Tuesday, December 1, 2009

Beach Boys Cover Reviews: Surfin' USA (1963)


1963 was a big year for the Beach Boys. They released three albums, two of which would go gold (including this one), and one (Little Deuce Coupe) which would go platinum. I guess you could say this was the year they really made it. And they made a lot of music, very quickly. Which brings us to their second album, Surfin' USA.

Apparently in the five months since their first album, the Beach Boys became "The No. 1 Surfing Group in the Country." The cover proclaims this, assuming that maybe you would miss the perfect-wave portrait on the front, the band's name, or the bright yellow "SURFIN'USA" gracing the cover. This claim is actually kind of charming now, as it goes against everything album covers became. Back in 1963, they were still pretty utilitarian. It also reminds me of the mid-late 00s trend of putting 3x4" "FOR FANS OF" stickers on post-hardcore commercialcore also-ran bands' cds. Anyway, this claim to surfing-band supremacy alludes to a surfing-band war which may or may not have actually happened. If it did, this cover is the only real vestige of that months-long battle. So it gets points for that.

But what else could it really get points for? Assuming Wikipedia is to be believed (my copy of Keith Badman's indefensible book Beach Boys is out of town, so I can't double check it), this album came out on March 25th, 1963. I would then venture to guess this cover was whipped up around March 24th at about 11:37PM. A guy at Capitol probably spent about ten minutes finding the good-enoughest cheap surf photo he could (no offense to cover photographer John Severenson), added that pretty cool blue border around it, and then sent it to the factory to print up.
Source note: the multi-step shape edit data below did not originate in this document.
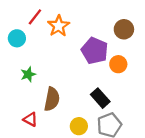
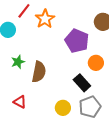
orange circle: (118, 64) -> (96, 63), moved
brown semicircle: (52, 99) -> (39, 72), moved

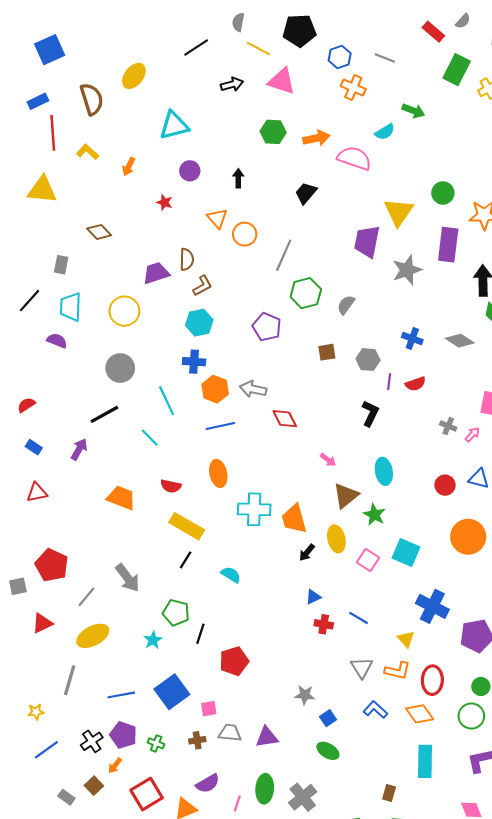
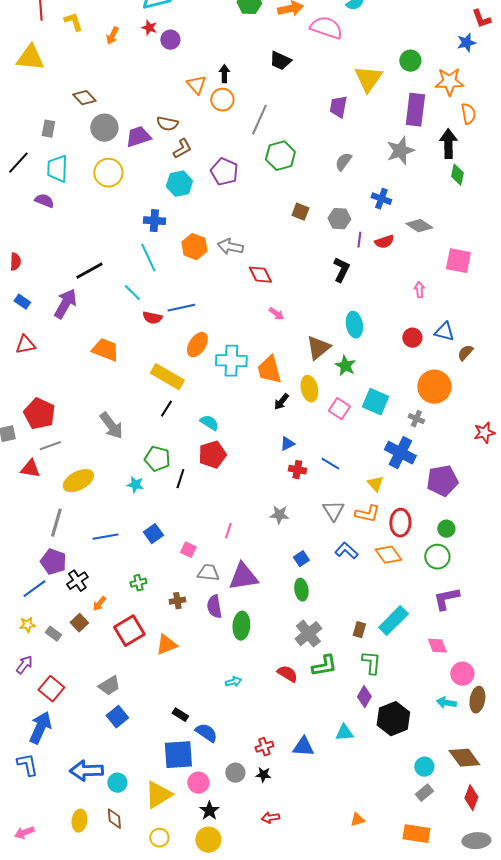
yellow L-shape: (88, 152) -> (73, 22), turned 30
black arrow: (238, 178) -> (224, 74), moved
black trapezoid: (306, 193) -> (280, 61), turned -105
red star: (164, 202) -> (149, 28), moved
purple trapezoid: (367, 241) -> (338, 107), size x0.7
brown semicircle: (187, 259) -> (167, 124), turned 100
gray star: (407, 270) -> (400, 151), moved
gray semicircle: (346, 305) -> (343, 162), moved
purple pentagon: (267, 327) -> (224, 172), moved
gray diamond: (460, 341) -> (419, 226), moved
brown square: (327, 352) -> (300, 212), turned 30
blue cross: (194, 362) -> (154, 221), moved
gray circle: (120, 368) -> (104, 128), moved
red semicircle: (26, 405) -> (15, 262), turned 126
blue line: (220, 426) -> (181, 308), moved
gray cross: (448, 426) -> (416, 419), moved
pink arrow: (472, 434) -> (419, 290), moved, turned -49
purple arrow: (79, 449) -> (65, 304), size x1.4
pink arrow: (328, 460) -> (276, 314), moved
orange ellipse: (218, 473) -> (197, 345), moved, turned 45
red semicircle: (171, 486) -> (152, 318), moved
gray line: (86, 597) -> (50, 446), moved, turned 30
red triangle: (42, 623) -> (30, 469), turned 35
cyan star: (153, 640) -> (135, 485), turned -30
red pentagon: (234, 661) -> (212, 455), moved
blue square: (172, 692) -> (153, 534), size x0.6
gray star: (305, 695) -> (279, 515), moved
pink square: (209, 709) -> (188, 550), turned 35
yellow star: (36, 712) -> (27, 625), moved
purple pentagon: (123, 735) -> (53, 562), moved
purple triangle: (267, 737) -> (243, 577), size x1.4
brown cross: (197, 740) -> (177, 601), moved
green cross: (156, 743) -> (138, 583), turned -35
green ellipse: (328, 751) -> (301, 590), turned 50
cyan rectangle: (425, 761) -> (393, 621), moved, turned 44
purple semicircle: (208, 783) -> (214, 607), moved, turned 110
gray cross: (303, 797) -> (308, 634), moved
pink line: (237, 804) -> (228, 531), moved

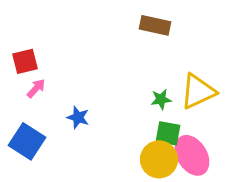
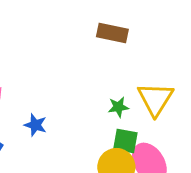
yellow triangle: (198, 91) -> (155, 99), turned -33

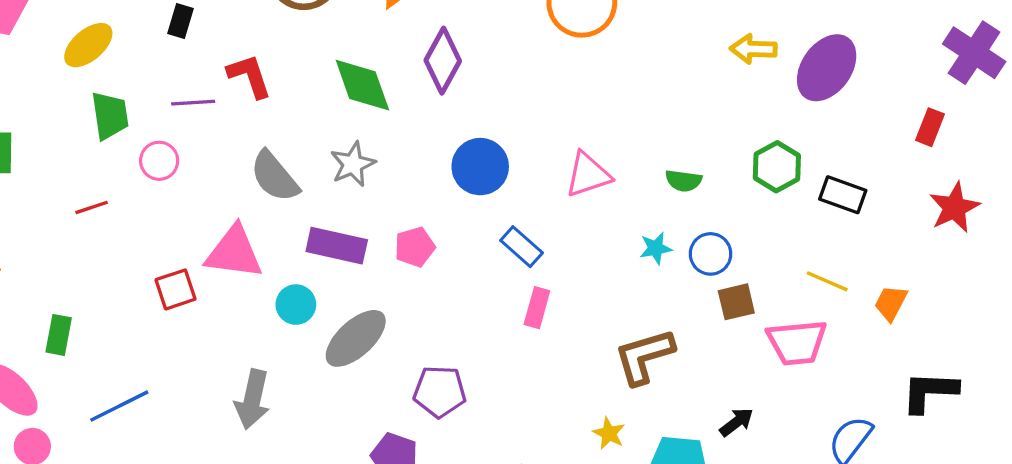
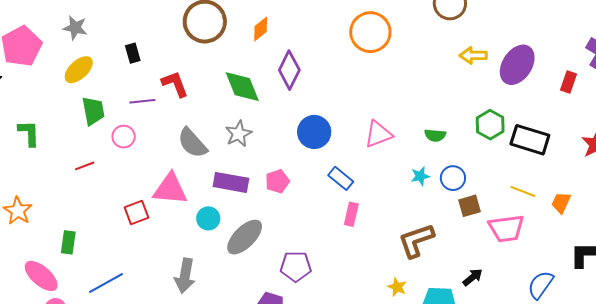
black rectangle: (181, 21) -> (133, 53), turned -30
red rectangle: (930, 127) -> (569, 82), moved
black rectangle: (843, 195) -> (530, 140), size x1.4

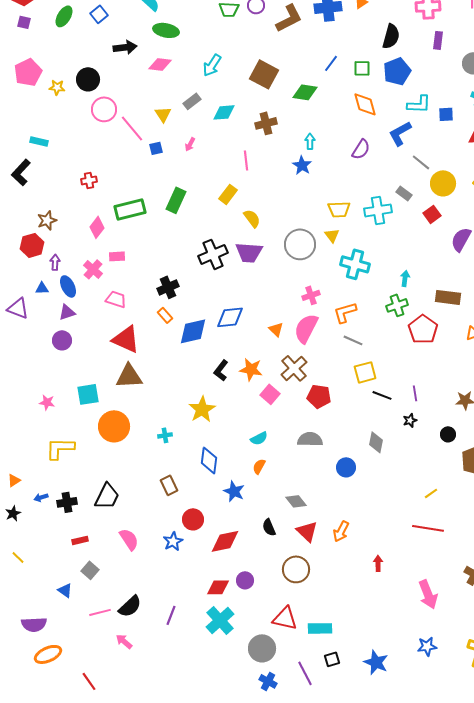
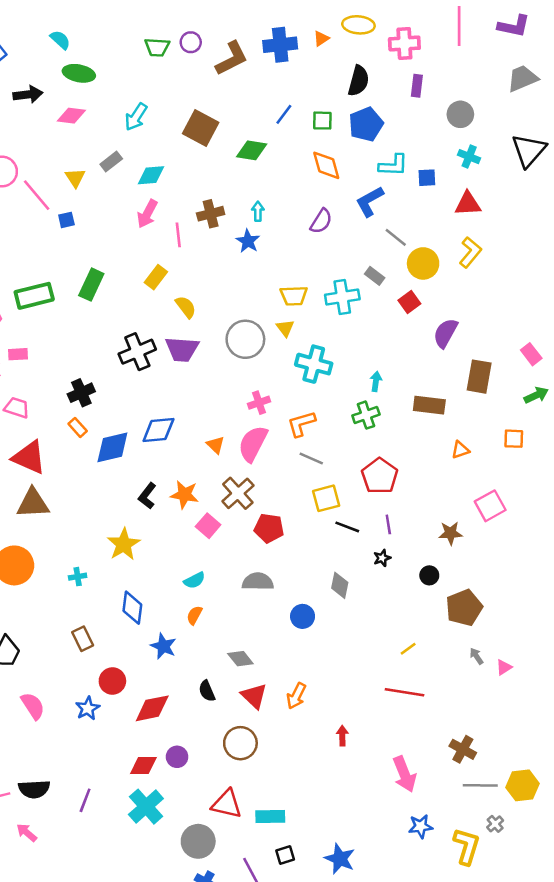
brown cross: (266, 123) -> (211, 214), moved
pink arrow: (190, 144) -> (147, 214), moved, size x1.6
red pentagon: (423, 329) -> (380, 476), moved
black semicircle: (130, 606) -> (34, 789), turned 40
blue star: (427, 646) -> (421, 826), moved

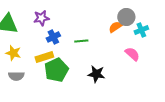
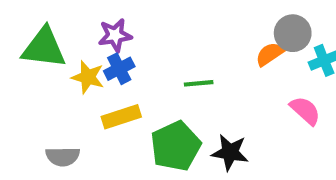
blue cross: (53, 37) -> (119, 69), moved
yellow star: (13, 53) -> (88, 77), moved
green pentagon: (56, 70) -> (176, 146), moved

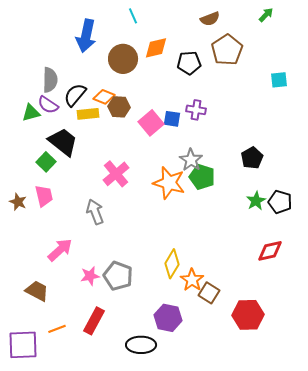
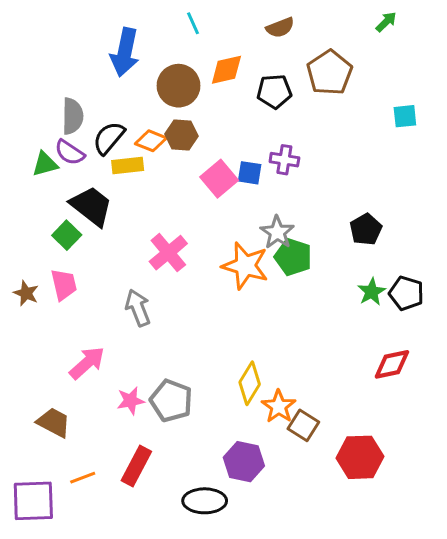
brown semicircle: (210, 19) -> (280, 28), moved
brown hexagon: (119, 107) -> (181, 135), moved

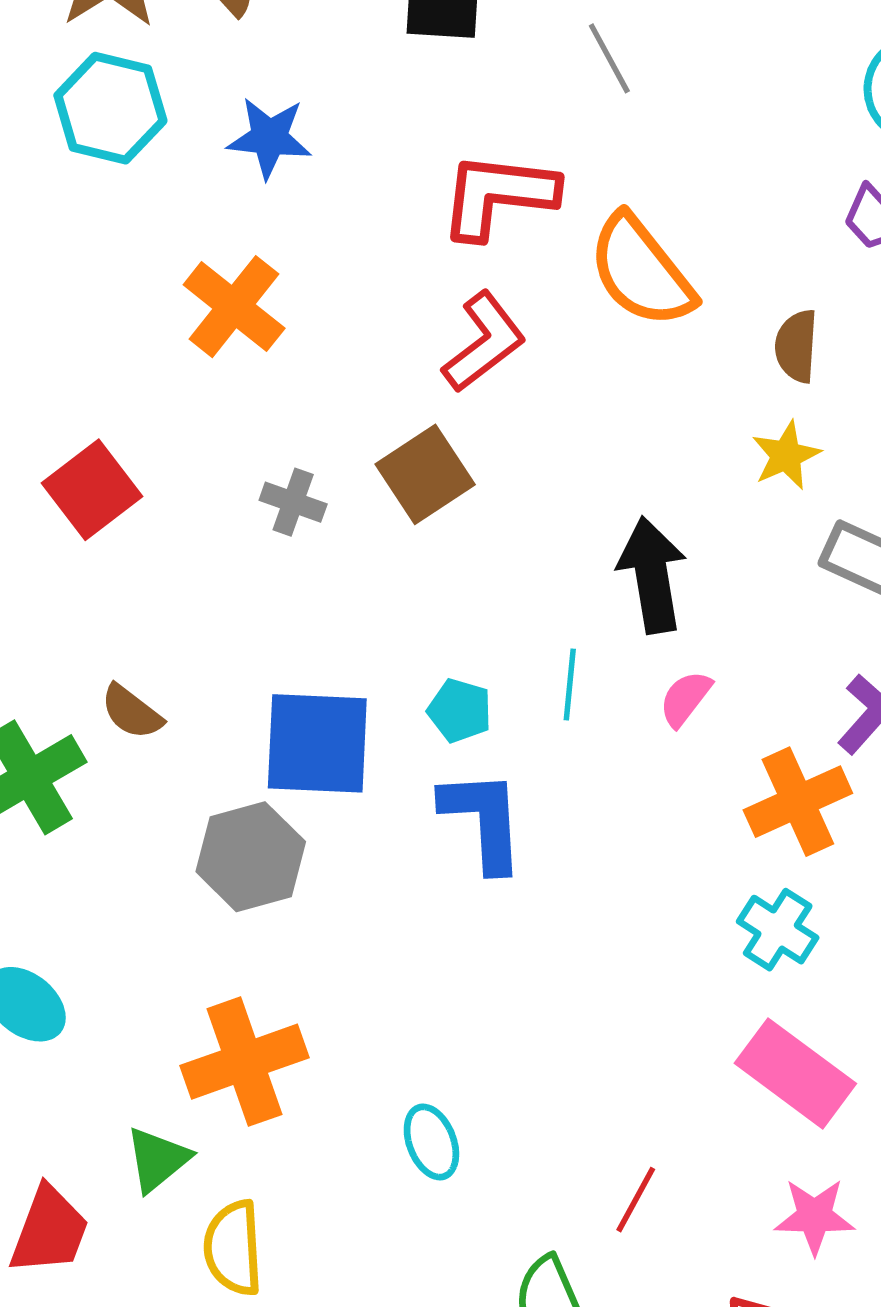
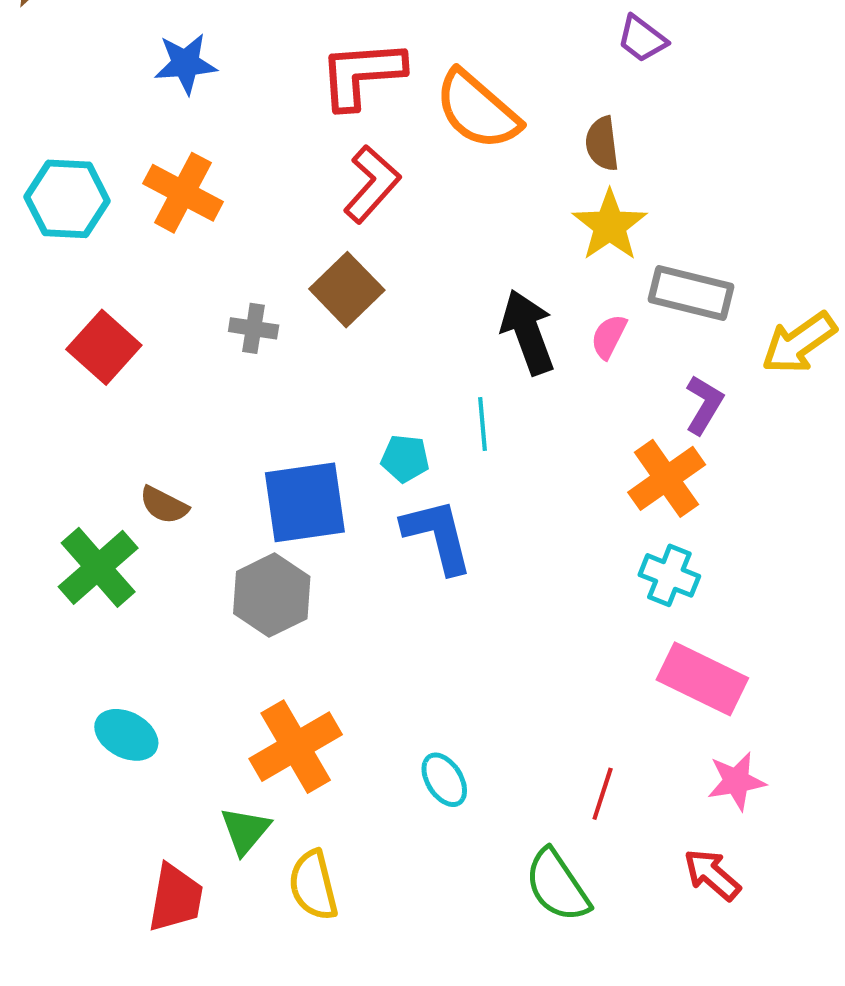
cyan hexagon: (110, 108) -> (67, 199), moved
yellow star: (786, 455) -> (610, 225), size x1.4
pink semicircle: (685, 699) -> (609, 337), moved

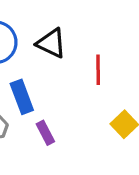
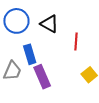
purple rectangle: (45, 133) -> (42, 77), size x1.6

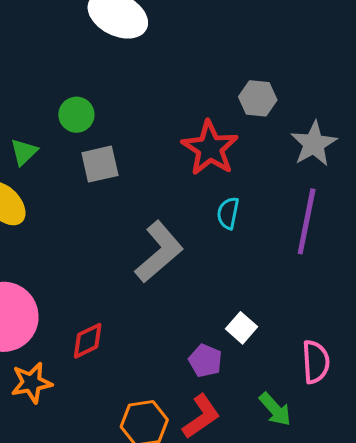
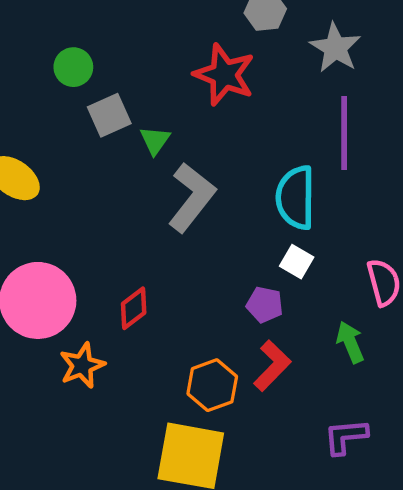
green triangle: (24, 152) -> (155, 140), moved
cyan semicircle: (228, 213) -> (296, 198), moved, size x1.8
green arrow: (275, 409) -> (350, 342), turned -150

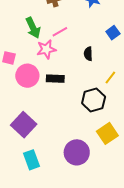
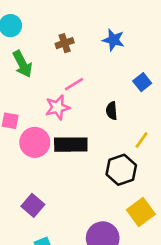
green arrow: (33, 28) -> (22, 64), moved
black rectangle: (55, 79) -> (71, 145), size x1.4
purple square: (24, 125) -> (33, 205), size x0.7

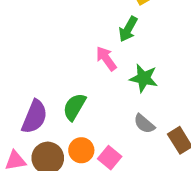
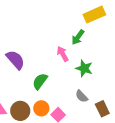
purple semicircle: (35, 117) -> (15, 60), moved, turned -70

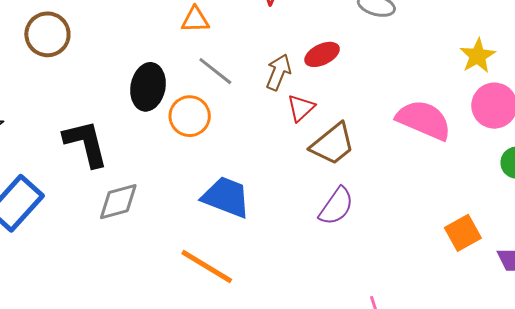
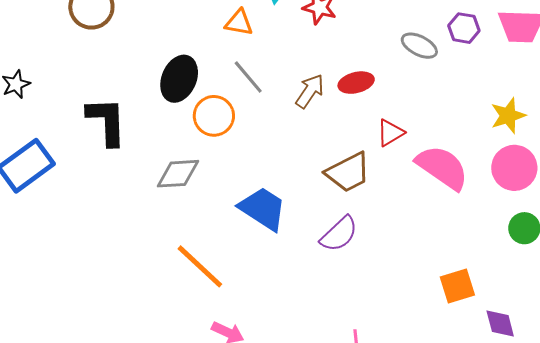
red triangle: (301, 108) -> (390, 133), moved
blue trapezoid: (226, 197) -> (263, 209), moved
gray diamond: (118, 202) -> (178, 174), moved

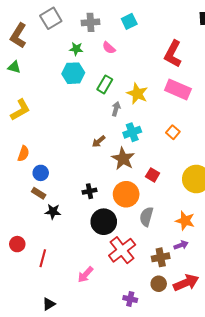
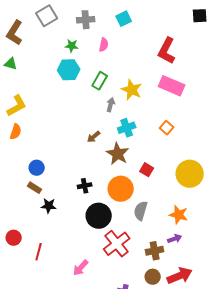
pink semicircle: (109, 48) -> (104, 45), turned -120
orange semicircle: (23, 154) -> (16, 132), moved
I can say that the scan up there looks much better than the actual copy I have at home, but I still don't think it really works either way. It captures the act of surfing, but nothing about the contagious youth and charisma of the band itself in 1963, something the first album did quite well. It looks like it could just as well be a slapped-together collection of cut-rate surf jams by various nobodies rather than the work of a very talented group. Especially when trying to establish a new band into the rock market of the day, the decision not to picture them on the front cover just seems wrong. Despite all of the VERY BIG PRINT on the cover, it seems anonymous on the whole. It hits the mark trying to capitalize on a craze, but misses altogether trying to capitalize on a group, which seems much more important. And as a fan of the group, it is just disappointing. They probably didn't look much different a few months after the first release, but it would still be fun to see them looking like the Beach Boys.

The cover has a little bit of hokey charm to it, but almost no charisma. I don't think it probably worked well then, and it definitely doesn't work now. This is a real misstep, but with the turnaround time of albums in the early days of mainstream rock music, it's kind of a forgettable mistake. It's not awful, but it's not much, either. I give it 2 out of 5, or a vaguely homeless-looking later Dennis Wilson on the Beach Boys Beard scale.